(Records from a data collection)

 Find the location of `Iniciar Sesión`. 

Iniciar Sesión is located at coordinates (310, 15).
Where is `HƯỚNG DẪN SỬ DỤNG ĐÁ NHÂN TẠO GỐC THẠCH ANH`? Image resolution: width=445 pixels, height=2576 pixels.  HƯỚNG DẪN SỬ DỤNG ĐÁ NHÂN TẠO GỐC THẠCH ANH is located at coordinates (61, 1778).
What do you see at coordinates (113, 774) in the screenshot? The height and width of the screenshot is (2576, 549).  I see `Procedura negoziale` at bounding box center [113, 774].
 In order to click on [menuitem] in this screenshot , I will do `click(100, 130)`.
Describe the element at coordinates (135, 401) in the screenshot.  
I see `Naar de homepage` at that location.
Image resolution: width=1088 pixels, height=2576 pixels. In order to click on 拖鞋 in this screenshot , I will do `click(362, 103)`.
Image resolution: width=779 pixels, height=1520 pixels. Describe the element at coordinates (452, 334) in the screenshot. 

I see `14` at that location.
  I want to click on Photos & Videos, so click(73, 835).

Task item
Retype all of the entries precisely as they are.

Answer to the exercise
 Find the location of `Iniciar Sesión`. 

Iniciar Sesión is located at coordinates (310, 15).
Where is `HƯỚNG DẪN SỬ DỤNG ĐÁ NHÂN TẠO GỐC THẠCH ANH`? Image resolution: width=445 pixels, height=2576 pixels.  HƯỚNG DẪN SỬ DỤNG ĐÁ NHÂN TẠO GỐC THẠCH ANH is located at coordinates (61, 1778).
What do you see at coordinates (113, 774) in the screenshot? The height and width of the screenshot is (2576, 549).  I see `Procedura negoziale` at bounding box center [113, 774].
 In order to click on [menuitem] in this screenshot , I will do `click(100, 130)`.
Describe the element at coordinates (135, 401) in the screenshot.  
I see `Naar de homepage` at that location.
Image resolution: width=1088 pixels, height=2576 pixels. In order to click on 拖鞋 in this screenshot , I will do `click(362, 103)`.
Image resolution: width=779 pixels, height=1520 pixels. Describe the element at coordinates (452, 334) in the screenshot. 

I see `14` at that location.
  I want to click on Photos & Videos, so click(73, 835).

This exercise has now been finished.